Changes to call-off stock rules
The previous conditions of the call-off stock simplification rule are now more stringent:
• at the time of delivery, the seller has to know the identity and tax number of the potential customer; the seller is not allowed to be settled for VAT purposes in the destination country.
• the fact of the product transfer has to be reported in the EC Sales list, while both the entity transporting the goods and the potential buyer need to keep detailed records on the goods;
• the customer has to call off the goods within 12 months from the date of delivery.
Changes in chain transactions
The intermediate entity in a supply chain can now decide taking part in the supply chain as a vendor, and all that is required for this purpose is to provide the preceding seller in the chain with its tax number issued by the country of departure. Nevertheless, the general assumption becomes effective, i.e. the intermediate party is considered as taking part in the chain as a buyer.
Changes in the conditions of tax-exempt intra-Community supplies
VAT ID number of the buyer becomes an inevitable condition for tax-exempt Community supplies. As a result, an EU supply is tax exempt if the following conditions are met:
• The buyer is a registered taxpayer in the destination country and has a valid tax number in another Member State, and this tax number is revealed to the vendor.
• The vendor has to submit a proper and full EC Sales list. In case of non-compliance, the tax exemption criterion is not fulfilled (exception: if this taxpayer acted in the good faith and provides all necessary data to the tax authorities relating to the proper reporting of this transaction).
VAT rate for commercial accommodation services
The VAT rate for commercial accommodation services decreased significantly to 5% (from 18%).
From 1 January 2020 under certain and strict conditions, it becomes possible to reduce the VAT base by way of self-revision of receivables qualifying as irrecoverable debts (i.e. the tax base reduction needs to be claimed by amending the original tax return filed on the original transaction).
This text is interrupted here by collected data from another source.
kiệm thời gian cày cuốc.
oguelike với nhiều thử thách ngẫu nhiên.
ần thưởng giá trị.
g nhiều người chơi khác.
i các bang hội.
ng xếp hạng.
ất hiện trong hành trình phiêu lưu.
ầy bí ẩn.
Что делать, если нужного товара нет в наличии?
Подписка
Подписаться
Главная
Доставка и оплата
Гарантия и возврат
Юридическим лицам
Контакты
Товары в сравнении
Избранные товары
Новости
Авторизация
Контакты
Tax-exempt services related to imports
For certain services directly linked to import transactions, one condition for the tax exemption is that such services are provided directly to the importer.
PERSONAL INCOME TAX
One of the most remarkable elements of the tax law amendments for 2020 is that from 1 July 2020 mothers raising at least four children are entitled to lifelong exemption from personal income tax on their certain types of income.
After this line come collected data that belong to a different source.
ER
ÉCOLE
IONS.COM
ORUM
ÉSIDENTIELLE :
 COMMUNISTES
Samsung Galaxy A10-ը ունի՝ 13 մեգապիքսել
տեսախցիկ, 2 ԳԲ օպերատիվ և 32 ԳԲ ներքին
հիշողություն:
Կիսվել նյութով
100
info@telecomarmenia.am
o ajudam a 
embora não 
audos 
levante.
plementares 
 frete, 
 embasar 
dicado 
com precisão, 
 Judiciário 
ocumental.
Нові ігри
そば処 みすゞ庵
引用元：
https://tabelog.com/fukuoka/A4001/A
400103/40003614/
The corporate tax advance yearly one-off top-up obligation was abolished from July 2019.
DAC 6 Directive
From 1 July 2020, a new reporting obligation on cross-border arrangements will come into force, mandatory exchange of information on cross - border arrangements. VAT, excise tax and contributions are not covered by the reporting obligation. A default penalty of up to HUF 500,000 (roughly EUR 1,600) can be imposed upon failure to comply with the reporting obligation, or in the case of delayed, incorrect, false or incomplete execution thereof. The penalty can be up to HUF 5 million (roughly EUR 15,600) if the obligation is not met by the deadline. The first reporting deadline is 31 August 2020.
SOCIAL SECURITY CONTRIBUTION
From July 2020, a new social security legislation will enter into force. Among other changes, technically, the 4% in-kind health insurance contribution, the 3% in-cash health insurance contribution, the 1.5% labour market contribution and the 10% pension contribution will be merged into one single contribution, into the 18.5% social security contribution from 1 July 2020.
SOCIAL CONTRIBUTION TAX
As of 1 July 2019, the social contribution tax rate was decreased to 17.5%.